ARTIGO

CARTA A UMA ACADÊMICA

DULCINÉA AGUIAR CAVALCANTE

(AFLAM – Cadeira 18)


Alguém se lembra quando éramos apenas uma semente com toda estrutura pronta, latente, envolta no tegumento inerte?

Cada uma de nós era um ser completo, mas indivíduos que precisavam colocar cor e dar voz aos seus dons, significar suas vidas, pensar em grupo e vencer as dificuldades de acreditar na arte como caminho para o crescimento e a evolução pessoal e social.

A semente, formação de vegetais superiores e responsável pela perpetuação da espécie, é também a força propulsora do que se quer imortal no frágil tecido social, nesse instante da “modernidade líquida” onde tudo flui para o esquecimento.

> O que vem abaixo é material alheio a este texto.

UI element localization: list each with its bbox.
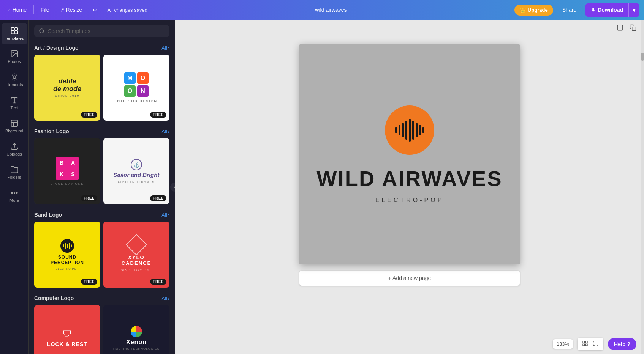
svg-point-5 (13, 52, 14, 53)
template-card-baks[interactable]: B A K S SINCE DAY ONE FREE (34, 138, 100, 204)
fashion-header: Fashion Logo All › (34, 128, 169, 134)
svg-rect-21 (585, 341, 587, 343)
upgrade-button[interactable]: 👑 Upgrade (514, 5, 553, 16)
template-card-moon[interactable]: M O O N INTERIOR DESIGN FREE (103, 55, 169, 121)
band-title: Band Logo (34, 212, 62, 218)
resize-icon: ⤢ (60, 7, 65, 13)
search-input[interactable] (48, 28, 165, 34)
moon-grid: M O O N (124, 72, 149, 97)
template-card-xenon[interactable]: Xenon HOSTING TECHNOLOGIES FREE (103, 305, 169, 354)
band-section: Band Logo All › (29, 208, 175, 291)
help-label: Help (614, 341, 625, 347)
free-badge-sound: FREE (81, 279, 97, 285)
sidebar-item-templates[interactable]: Templates (2, 23, 27, 44)
xenon-logo (131, 326, 142, 337)
undo-icon: ↩ (93, 7, 97, 13)
page-view-button[interactable] (615, 23, 625, 34)
canvas-scrollbar[interactable] (641, 20, 644, 354)
sidebar-item-text[interactable]: Text (2, 92, 27, 114)
file-label: File (41, 7, 49, 13)
sound-circle (60, 239, 74, 253)
template-card-sound[interactable]: SOUNDPERCEPTION ELECTRO POP FREE (34, 222, 100, 288)
canvas-logo-circle (385, 105, 434, 155)
add-page-button[interactable]: + Add a new page (299, 271, 520, 286)
sailor-sub: LIMITED ITEMS ★ (118, 180, 155, 183)
art-design-section: Art / Design Logo All › defilede mode SI… (29, 41, 175, 124)
sidebar-item-photos[interactable]: Photos (2, 46, 27, 68)
project-name: wild airwaves (315, 7, 347, 13)
uploads-icon (10, 142, 19, 151)
download-icon: ⬇ (591, 7, 595, 13)
computer-section: Computer Logo All › 🛡 LOCK & REST FREE (29, 291, 175, 354)
sidebar-item-elements[interactable]: Elements (2, 69, 27, 91)
help-button[interactable]: Help ? (608, 338, 636, 350)
free-badge-sailor: FREE (150, 195, 166, 201)
art-design-all[interactable]: All › (161, 45, 169, 51)
baks-since: SINCE DAY ONE (51, 182, 84, 186)
sidebar-item-uploads[interactable]: Uploads (2, 138, 27, 160)
lockrest-text: LOCK & REST (47, 341, 87, 347)
template-card-lockrest[interactable]: 🛡 LOCK & REST FREE (34, 305, 100, 354)
download-button[interactable]: ⬇ Download ▾ (585, 3, 639, 17)
defile-text: defilede mode (53, 78, 81, 93)
resize-button[interactable]: ⤢ Resize (56, 5, 86, 15)
band-all[interactable]: All › (161, 212, 169, 218)
file-button[interactable]: File (37, 5, 53, 15)
chevron-left-icon: ‹ (8, 7, 10, 13)
undo-button[interactable]: ↩ (89, 5, 101, 15)
chevron-right-icon-2: › (168, 129, 169, 134)
sidebar-item-background[interactable]: Bkground (2, 115, 27, 137)
sound-bars (63, 243, 72, 249)
xenon-sub: HOSTING TECHNOLOGIES (113, 347, 160, 351)
moon-cell-o2: O (124, 85, 136, 97)
svg-rect-18 (617, 25, 623, 30)
zoom-control[interactable]: 133% (553, 339, 573, 349)
free-badge-defile: FREE (81, 112, 97, 118)
canvas-scroll[interactable]: WILD AIRWAVES ELECTRO-POP + Add a new pa… (175, 37, 644, 354)
svg-rect-0 (11, 28, 14, 30)
search-input-wrap[interactable] (34, 25, 169, 37)
computer-header: Computer Logo All › (34, 295, 169, 301)
canvas-subtitle: ELECTRO-POP (375, 197, 444, 204)
saved-status: All changes saved (107, 7, 147, 13)
grid-view-button[interactable] (581, 340, 590, 348)
fullscreen-button[interactable] (591, 340, 600, 348)
share-label: Share (562, 7, 576, 13)
photos-label: Photos (8, 59, 21, 64)
cadence-name: XYLOCADENCE (122, 255, 151, 266)
art-design-grid: defilede mode SINCE 2019 FREE M O (34, 55, 169, 121)
resize-label: Resize (66, 7, 82, 13)
template-card-defile[interactable]: defilede mode SINCE 2019 FREE (34, 55, 100, 121)
computer-all[interactable]: All › (161, 296, 169, 301)
view-control (578, 338, 603, 350)
templates-label: Templates (5, 36, 24, 41)
svg-point-14 (14, 192, 15, 194)
more-label: More (9, 198, 19, 203)
canvas-toolbar (175, 20, 644, 37)
share-button[interactable]: Share (556, 4, 582, 16)
fashion-all[interactable]: All › (161, 129, 169, 134)
audio-wave (395, 119, 424, 142)
svg-point-13 (11, 192, 13, 194)
download-main[interactable]: ⬇ Download (585, 4, 628, 16)
cadence-diamond (126, 234, 147, 256)
computer-grid: 🛡 LOCK & REST FREE Xenon HOSTING TECHNOL… (34, 305, 169, 354)
fashion-section: Fashion Logo All › B A (29, 124, 175, 208)
sidebar-item-folders[interactable]: Folders (2, 162, 27, 183)
copy-page-button[interactable] (628, 23, 638, 34)
canvas-scrollbar-thumb[interactable] (641, 53, 644, 61)
more-icon (10, 189, 19, 197)
photos-icon (10, 50, 19, 58)
download-dropdown-arrow[interactable]: ▾ (628, 3, 639, 17)
template-card-cadence[interactable]: XYLOCADENCE SINCE DAY ONE FREE (103, 222, 169, 288)
upgrade-label: Upgrade (528, 7, 548, 13)
art-design-title: Art / Design Logo (34, 45, 79, 51)
fashion-title: Fashion Logo (34, 128, 69, 134)
svg-rect-22 (583, 344, 585, 346)
zoom-level: 133% (557, 341, 569, 347)
sidebar-item-more[interactable]: More (2, 185, 27, 206)
sound-sub: ELECTRO POP (56, 267, 79, 270)
svg-point-16 (40, 29, 44, 33)
home-button[interactable]: ‹ Home (5, 5, 30, 15)
template-card-sailor[interactable]: ⚓ Sailor and Bright LIMITED ITEMS ★ FREE (103, 138, 169, 204)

Academias de Letras e Artes em Mossoró estão em evidente fruição. Mas a AFLAM é “sui generis” e cada uma de nós é responsável por essa semente. Pela flor que de mansinho está surgindo e enfeitando o jardim de um sonho, de um lugar, ou, apenas, compondo o pequeno e grande universo de nós mesmas. Um fruto que penderá da árvore da criação coletiva e trará doçura  ao paladar de quem o colher, alimentando o corpo e espírito. E a alma, leve e já fortalecida, se libertará de quaisquer amarras, consequência inigualável de todas que experimentam o maravilhoso universos das artes.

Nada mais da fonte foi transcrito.